All because of identical gray socks.

The Metaphysics of Lost Socks

One of the undeniable truths of the cosmos is that if you own  pair of socks for long enough, one of them will disappear into some alternate universe that is accessed only through a worm hole masquerading as a dryer vent hose.  (A second undeniable truth, below, is the follow-up to the first truth.)  When this missing-sock episode happens to you, like me you will probably wait some seemingly interminable period awaiting for the return of the sock.  Then comes the day you mournfully dispose of the remaining sock.  It is only at that point that the original missing sock suddenly navigates its way back through the worm hole and suddenly you once again have an un-mated sock.

Admit it, you know this is the truth.

Given the unified synthesis of metaphysics there is an inexorably linked correlated truth.  And that is the metaphysical certitude I am banking on right now.

My workhorse camera in the shop is a Canon G16.  Sometime in the last few weeks I misplaced the battery charger; it is simply not in any of the usual places I might keep it.  At the moment the camera hangs forlornly in its usual place.

In keeping with the modified Law of Lost Socks I ordered a replacement battery charger from ebay, knowing that the day after the new one arrives the “lost” one will navigate its way back from the Place of Upside Down Things.  The arrival of the new charger will be Tuesday, I expect to find the old one on Wednesday.  Then I’ll have two, so one will live in the barn and one will live in the cabin.

A Reader’s Adventures With Gelatin Molds

I got this note recently, and it encouraged me immensely. This is the fellow who planted the seed in the first place in some correspondence going back to last autumn. We have continued to communicate with our respective tinkering with the process.

Hi Don,

I’ve been meaning to follow up with you on my experimentation with the gelatin molds.
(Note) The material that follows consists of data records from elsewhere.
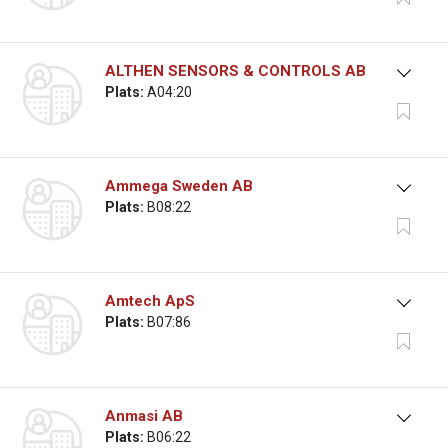
ALTHEN SENSORS & CONTROLS AB
Plats:
A04:20
Ammega Sweden AB
Plats:
B08:22
Amtech ApS
Plats:
B07:86
Anmasi AB
Plats:
B06:22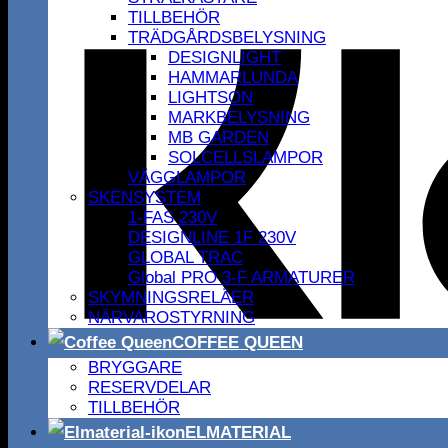
TILLBEHÖR
TRÄDGÅRDSBELYSNING
DESIGNLIGHT
HAMMARLUNDA
LIGHTSON
MARKBELYSNING
MB GARDEN
SOLCELLSLAMPOR
VÄGGLAMPOR
SKENSYSTEM
1-FAS 230V
DESIGNLINE 1F 230V
GLOBAL TRAC
Global PRO 3-F ARMATURER
SKYMNINGSRELÄER
NÄRVAROSTYRNING
COFFEE QUEEN
BRYGGARE
RESERVDELAR
TILLBEHÖR
ELMATERIAL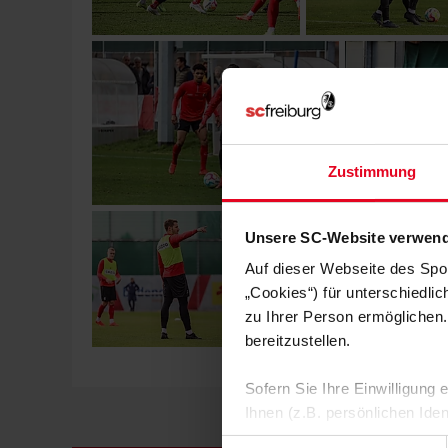
Zustimmung
Unsere SC-Website verwend
Auf dieser Webseite des Spo
„Cookies“) für unterschiedli
zu Ihrer Person ermöglichen.
bereitzustellen.
Sofern Sie Ihre Einwilligung
Ihnen (z.B. persönlichen Ide
zulassen“-Button stimmen Sie
Einwilligungsauswahl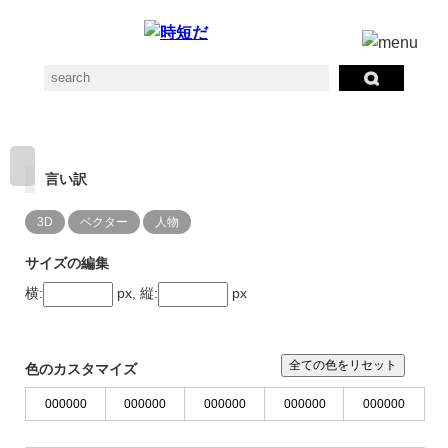
言い訳
3D
ベクター
人物
サイズの編集
横:
px, 縦:
px
全ての色をリセット
色のカスタマイズ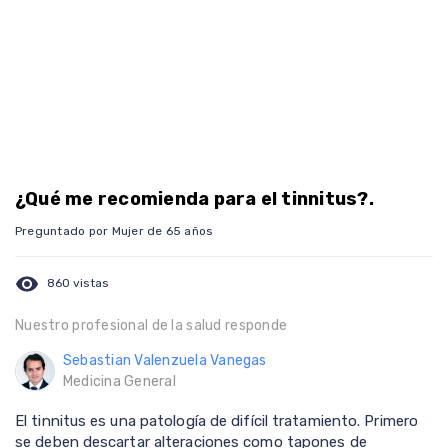
¿Qué me recomienda para el tinnitus?.
Preguntado por Mujer de 65 años
visibility
860 vistas
Nuestro profesional de la salud responde
Sebastian Valenzuela Vanegas
Medicina General
El tinnitus es una patología de difícil tratamiento. Primero
se deben descartar alteraciones como tapones de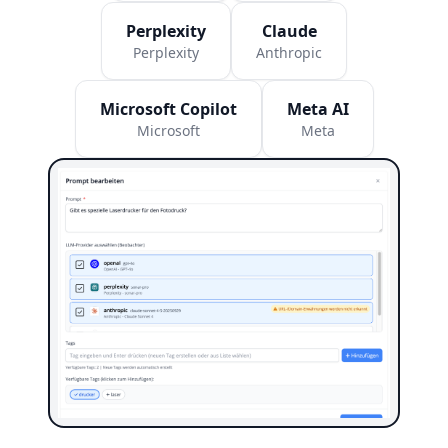
Perplexity
Claude
Perplexity
Anthropic
Microsoft Copilot
Meta AI
Microsoft
Meta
In short, at least for now, I’ve changed my expectations for the gelatin mold. I have had excellent results but have changed my goal of utilizing the gelatin mold for “mass” production. Rather, I think these molds work well for making a few casts.

While the gelatin may not last for years like a silicone or urethane rubber mold, it’s key advantage is that it can be melted down after use and reused. Given the cost of quality silicon and urethane this is noteworthy.

I ended up with a basic formula of 2 parts liquid hide glue to 1 part glycerin (by volume). I bought some hardener but haven’t used it.

I enlisted the help of my 6 year old daughter. We started with making a mold of a quarter and then making a cast in chocolate.

Then during Valentine’s Day she made a clay sculpture and then we made another chocolate cast

Then I moved on to a simple wood carving. The gelatin mold worked well here. Unfortunately I seem to have deleted the picture of the cast. Detail replication still very high.

I have kept my recycled gelatin mold material in my refrigerator for about 3-4 months and there has been no sign of spoilage.

More experimentation to come. I’ll keep you posted on the results.